Carrion prefere usar o “nós” ao “eu”, e lembra sempre do PCdoB. O comunista deixa claro que o seu partido compreende a necessidade dos governos de Tarso Genro e Dilma Rousseff de repartirem posições com várias legendas, preterindo o parceiro mais antigo, o PCdoB. Ele, porém, faz uma ressalva: “É preciso ter uma coalizão ampla, mas com um núcleo de esquerda, para não perder o rumo”.

O comunista também falou sobre 2012. Disse que hoje o PT está mais aberto e sinaliza que deve apoiar a candidatura de Manuela D’Ávila (PCdoB) à prefeitura de Porto Alegre. Carrion afirma que o partido aceita conversar sobre um apoio a José Fortunati (PDT). Mas ressalta a força do nome da colega de partido. “Ela é a favorita, concordas?”


Sul21: A que o senhor atribui a votação que lhe deu a reeleição? Que segmentos e regiões do estado votam no senhor?

Raul Carrion: Essa votação, por um lado, tem um conteúdo partidário. Sou, há muitos anos, militante do PCdoB e de movimentos sociais. Minha militância iniciou-se em 1963, como estudante secundarista, depois, como estudante universitário. Em seguida, nas lutas contra a ditadura e como trabalhador, operário. Depois fui exilado. Retornei e atuei muitos anos como metalúrgico e no movimento sindical ainda no período da ditadura, pós-anisitia e, por fim, na atividade política. A minha votação foi em 277 municípios.

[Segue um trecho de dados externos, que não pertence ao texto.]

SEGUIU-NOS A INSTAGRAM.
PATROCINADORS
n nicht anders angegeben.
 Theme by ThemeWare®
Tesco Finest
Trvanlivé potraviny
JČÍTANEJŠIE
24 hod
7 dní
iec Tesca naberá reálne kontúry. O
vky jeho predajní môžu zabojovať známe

Mas evidentemente mais concentrada (85%) na Grande Porto Alegre. Praticamente 50% em Porto Alegre, onde fui vereador por mais de um mandato e onde temos uma base eleitoral mais forte. Com relação aos setores sociais que votam na gente, é bastante variado. Temos uma militância muito forte na área da Reforma Urbana. Já presidi diversas comissões nesse campo, participo dos conselhos nacional e estadual das cidades. Diria que aqui na Assembleia sou conhecido como o deputado da Reforma Urbana, da questão habitacional, da mobilidade urbana. Outra frente importante é a sindical.

Foto:Marco Quintana/Sul21

Sul21: A Reforma Urbana é a sua prioridade. O que o senhor destaca do que tem feito nesta área e o que pretende fazer no próximo mandato?

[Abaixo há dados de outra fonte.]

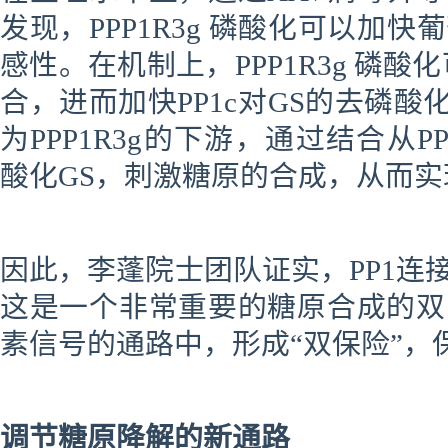
发现，PPP1R3g 磷酸化可以加
感性。在机制上，PPP1R3g 磷
合，进而加快PP1c对GS的去磷酸化
为PPP1R3g的下游，通过结合从P
酸化GS，刺激糖原的合成，从而
因此，李
蓬
院士团队证实，PP1连
这是一个非常重要的糖原合成的双
素信号的通路中，形成“双保险”，
调节糖原降解的新通路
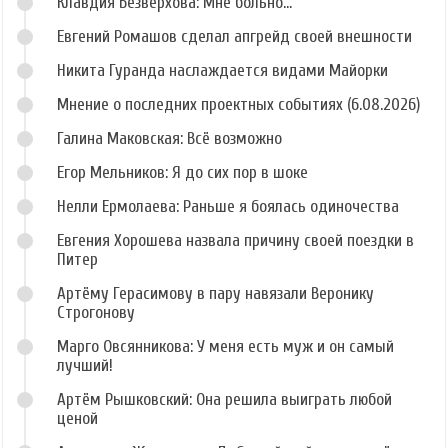
Клавдия Безверхова: Мне больно...
Евгений Ромашов сделал апгрейд своей внешности
Никита Гуранда наслаждается видами Майорки
Мнение о последних проектных событиях (6.08.2026)
Галина Маковская: Всё возможно
Егор Мельников: Я до сих пор в шоке
Нелли Ермолаева: Раньше я боялась одиночества
Евгения Хорошева назвала причину своей поездки в
Питер
Артёму Герасимову в пару навязали Веронику
Строгонову
Марго Овсянникова: У меня есть муж и он самый
лучший!
Артём Рышковский: Она решила выиграть любой
ценой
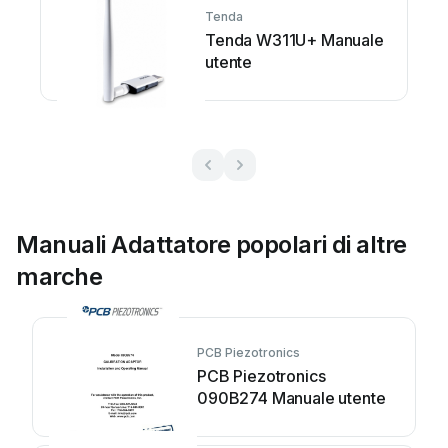
Tenda
Tenda W311U+ Manuale
utente
Manuali Adattatore popolari di altre
marche
PCB Piezotronics
PCB Piezotronics
090B274 Manuale utente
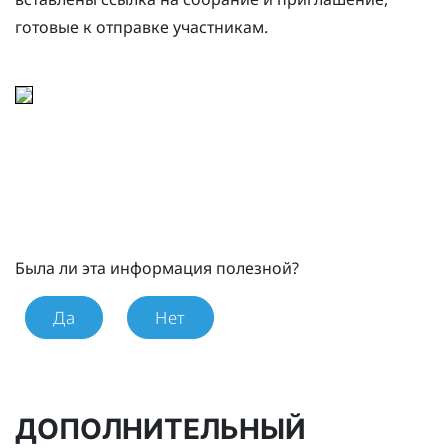
готовые к отправке участникам.
Была ли эта информация полезной?
Да
Нет
ДОПОЛНИТЕЛЬНЫЙ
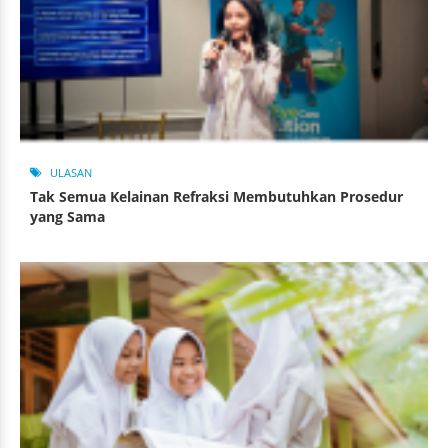
ULASAN
Tak Semua Kelainan Refraksi Membutuhkan Prosedur
yang Sama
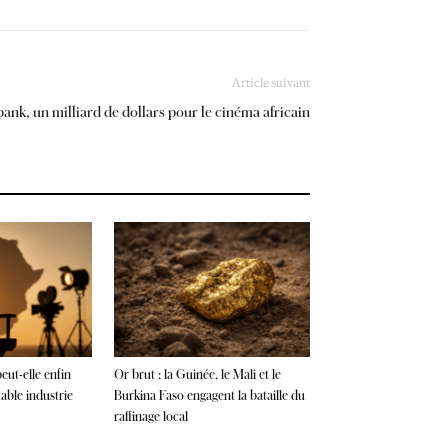
Article suivant
ank, un milliard de dollars pour le cinéma africain
eut-elle enfin
Or brut : la Guinée, le Mali et le
table industrie
Burkina Faso engagent la bataille du
raffinage local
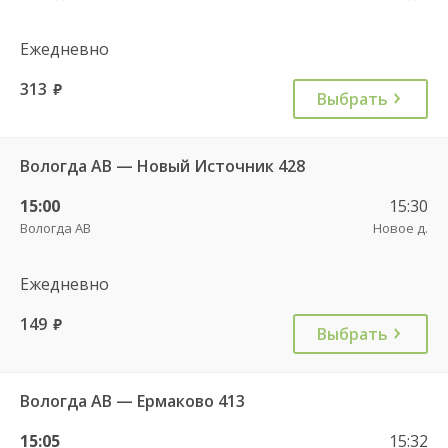
Ежедневно
313
руб.
Выбрать
Вологда АВ — Новый Источник 428
15:00
15:30
Вологда АВ
Новое д.
Ежедневно
149
руб.
Выбрать
Вологда АВ — Ермаково 413
15:05
15:32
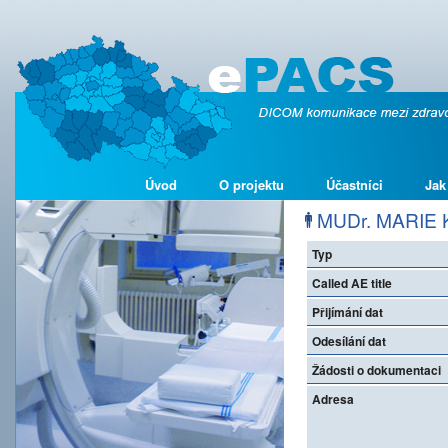
Úvod
O projektu
Účastníci
Jak
MUDr. MARIE K
Typ
Called AE title
Přijímání dat
Odesílání dat
Žádosti o dokumentaci
Adresa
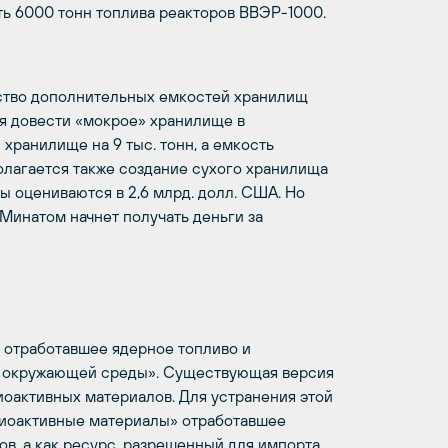
ь 6000 тонн топлива реакторов ВВЭР-1000.
ство дополнительных емкостей хранилищ
я довести «мокрое» хранилище в
 хранилище на 9 тыс. тонн, а емкость
олагается также создание сухого хранилища
ты оцениваются в 2,6 млрд. долл. США. Но
 Минатом начнет получать деньги за
 отработавшее ядерное топливо и
не окружающей среды». Существующая версия
диоактивных материалов. Для устранения этой
диоактивные материалы» отработавшее
ов, а как ресурс, разрешенный для импорта.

RC: Nossa contribuição no campo da Reforma Urbana se dá principalmente
na elaboração de leis e na mediação das demandas da sociedade. Nós, já no primeiro ano de trabalho, constituímos a comissão especial de Habitação Popular e Regularização Fundiária, porque não existe uma comissão dedicada a este tema na AL. Neste processo constituímos um fórum permanente de prevenção e mediação de conflitos fundiários urbanos. Também realizamos dois seminários sobre este assunto. Editamos diversas publicações neste campo. Atendemos algumas dezenas de comunidades em todo o estado que nos procuraram e que nos demandaram apoio. Evitamos o despejo de milhares de famílias e encaminhamos a regularização fundiária de dezenas de comunidades. Para destacar algumas delas, em Santa Maria, a Nova Santa Marta se considera a maior ocupação urbana do país. Há quinze anos tínhamos uma área da Cohab ocupada por 25 mil pessoas, são mais de 6 mil famílias. Nós iniciamos o trabalho da comissão especial por lá.

Conseguimos incluí-la nas obras do PAC. Hoje, esta área já foi repassada da Cohab para a prefeitura de Santa Maria e as obras de urbanização estão em andamento. Foi a partir da nossa ação que trouxemos para a AL o debate sobre a área da Fase (em Porto Alegre), que seria vendida com 1,5 mil famílias (morando lá). Conseguimos bloquear a tentativa da governadora (Yeda Crusius) de vender a área com gente em cima, sem regularização. Já estamos tratando de regularizar. Sem falsa modéstia, o deputado da questão urbana na AL é o Raul Carrion. É uma das marcas do nosso mandato.

Sul21: O que o governo Tarso poderá fazer, em linhas gerais, neste sentido?

RC: Nós participamos ativamente da formulação do programa de governo de
Tarso Genro, especificamente na questão urbana. Apresentamos inúmeras sugestões que foram acolhidas. Entre elas posso colocar diversas propostas para um amplo processo de regularização urbana no nosso estado. Nós temos o problema da regularização urbana, primeiro, em áreas públicas federais – em áreas da extinta rede ferroviária, portuárias, litorâneas, áreas do INSS e assim por diante. O governo federal tem dificuldades de fazer diretamente esta regularização. O Ministério das Cidades tem apoio a dar neste campo, mas é preciso iniciativa do governo estadual. A sistemática de como fazer esta regularização fundiária foi aberta pelo nosso trabalho na Assembleia.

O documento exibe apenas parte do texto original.